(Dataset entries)
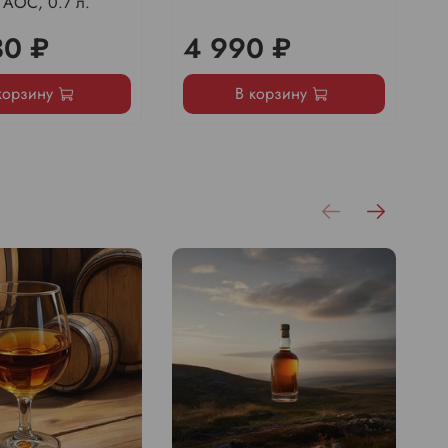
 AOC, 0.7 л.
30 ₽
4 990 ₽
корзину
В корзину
* * *
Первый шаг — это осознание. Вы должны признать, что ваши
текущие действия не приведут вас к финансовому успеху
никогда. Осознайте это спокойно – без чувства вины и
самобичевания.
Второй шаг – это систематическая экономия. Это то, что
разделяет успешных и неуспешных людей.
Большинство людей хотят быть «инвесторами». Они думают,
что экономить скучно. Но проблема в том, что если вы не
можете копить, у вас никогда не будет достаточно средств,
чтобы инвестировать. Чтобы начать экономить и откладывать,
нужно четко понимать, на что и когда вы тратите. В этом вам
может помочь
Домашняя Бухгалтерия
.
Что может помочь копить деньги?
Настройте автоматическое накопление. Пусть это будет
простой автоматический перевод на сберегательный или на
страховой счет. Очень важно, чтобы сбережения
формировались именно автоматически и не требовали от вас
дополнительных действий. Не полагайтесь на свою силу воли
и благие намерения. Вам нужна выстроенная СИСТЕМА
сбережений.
* * *
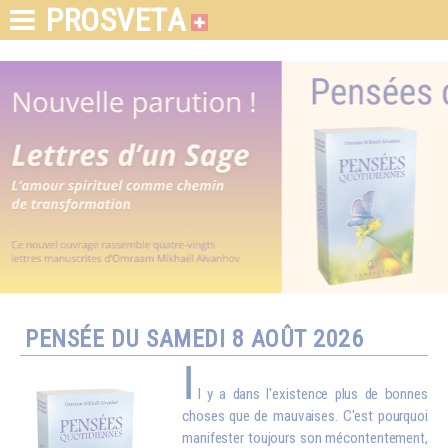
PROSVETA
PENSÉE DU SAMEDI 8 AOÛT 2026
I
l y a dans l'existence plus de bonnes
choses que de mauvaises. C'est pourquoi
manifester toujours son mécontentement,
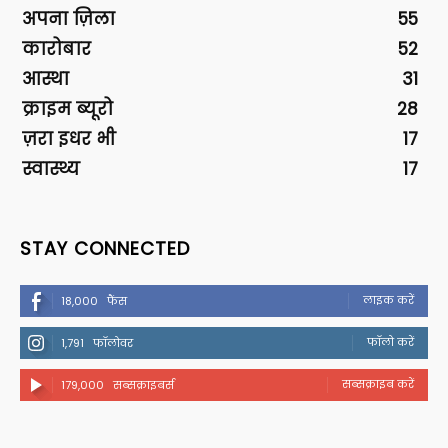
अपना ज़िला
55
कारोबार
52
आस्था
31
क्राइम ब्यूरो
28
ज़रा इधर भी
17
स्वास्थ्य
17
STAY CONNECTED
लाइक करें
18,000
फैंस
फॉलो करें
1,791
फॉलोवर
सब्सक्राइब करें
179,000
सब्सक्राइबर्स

- Task description -
Given the records above, reproduce precisely and only the lines between the line holding "самобичевания." and the line holding "простой автоматический перевод", inclusive.

- Written response -
самобичевания.
Второй шаг – это систематическая экономия. Это то, что
разделяет успешных и неуспешных людей.
Большинство людей хотят быть «инвесторами». Они думают,
что экономить скучно. Но проблема в том, что если вы не
можете копить, у вас никогда не будет достаточно средств,
чтобы инвестировать. Чтобы начать экономить и откладывать,
нужно четко понимать, на что и когда вы тратите. В этом вам
может помочь
Домашняя Бухгалтерия
.
Что может помочь копить деньги?
Настройте автоматическое накопление. Пусть это будет
простой автоматический перевод на сберегательный или на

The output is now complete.